The Office of the Future
Workplaces will evolve to facilitate these new ways of working. When Mark Zuckerberg unveiled the Facebook HQ in their first live video, it was clear that the values of equality, openness and collaboration had been physically manifested in the building. This doesn’t only represent new design trends but how offices will adapt to organisations moving from hierarchies where management direct orders to the factory floor to collaborative environments where the newest employee may be able to see the solution to the company’s biggest problem.
There are also multiple benefits of having a modern and inspiring workplace. As the impact a single employee can have on a company increases, so will the arms race for the best people. A great working environment can have a significant impact on employee retention, again we will see organisations which undervalue their physical space and employee experience lose out to forward thinking competitors. Salesforce, Apple and Uber are all updating their headquarters at tremendous cost to attract top employees and represent their companies’ values
Artificial intelligence has become a prominent theme when looking at how our world will change. It seems unlikely that entire industries will become devoid of human involvement and run by AI, cognitive systems or machine learning, as human’s will always want at least a degree of oversight. However, AI will remove labour intensive tasks, allowing us to focus more on aspects of work which require a human touch. Strategy, creative problem solving, establishing and thinking emotionally and “outside the box” will be the key skills needed by the employees of the future to work in parallel with AI which is able to take on work which is manually intensive, prone to human error and simply not fun.
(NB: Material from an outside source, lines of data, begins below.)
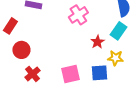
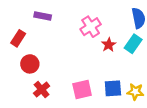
red star: (97, 42) -> (109, 45), moved
yellow star: (115, 58) -> (135, 92), moved

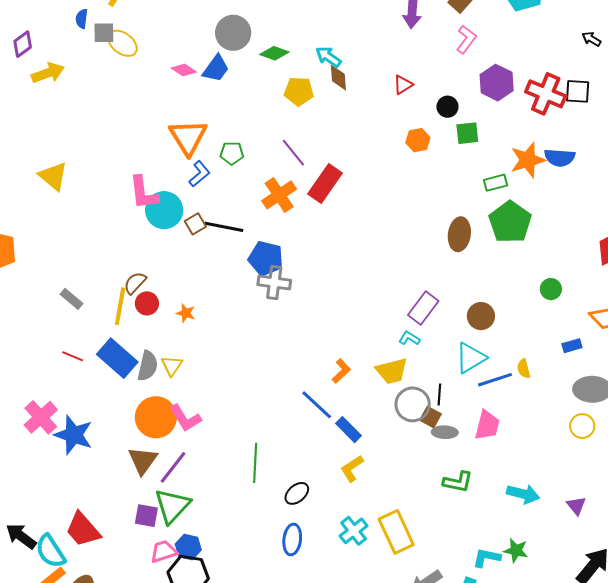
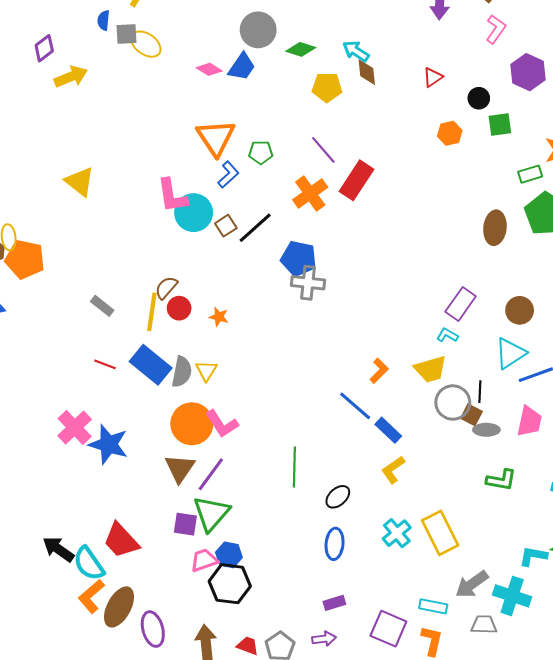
black line: (224, 227) -> (255, 228), turned -51

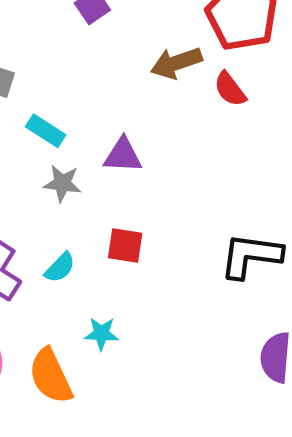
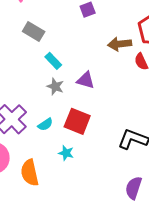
red square: (125, 246) -> (77, 121), size x1.5
cyan star: (101, 334) -> (66, 153), moved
AI will also create new jobs which previously did not exist. If effective design and development steps have been followed, traditional programmable applications are most fit for purpose on the day they go live, this fit reduces over time as people and processes naturally evolve, however the converse is true of AI which improves over time as it is formally and informally “trained”. Training and teaching AI how to be more human and solve specific challenges will be a job of the future, as machines can handle huge amounts of structured data and number crunching, soft human skills will need to be taught to AI to make it a serious value proposition beyond being a big calculator.
The points above highlight a small number of the many changes which are already impacting the way we work. This point of view has evolved based on my own experience and researching the topic from a variety of perspectives.
At NTT DATA UK the future of work has become a hot topic and changes to the ways of working and the work place of the future are put into practice;
- Our consulting teams are split by disciplines which create smaller communities which can be both agile and creative, empowering employees and preventing the feeling of being just a resource but rather that I am somebody who has an active role within the community.
- Training and knowledge sharing are emphasised which benefits our clients by equipping consultants to draw upon their own experiences and to leverage the wider experiences of our peers.
- We also look at how new technologies, tools and ways of working can be used to innovate both internally and with our clients, building on the experiences and lessons learnt from projects in new engagements and establishing best practices.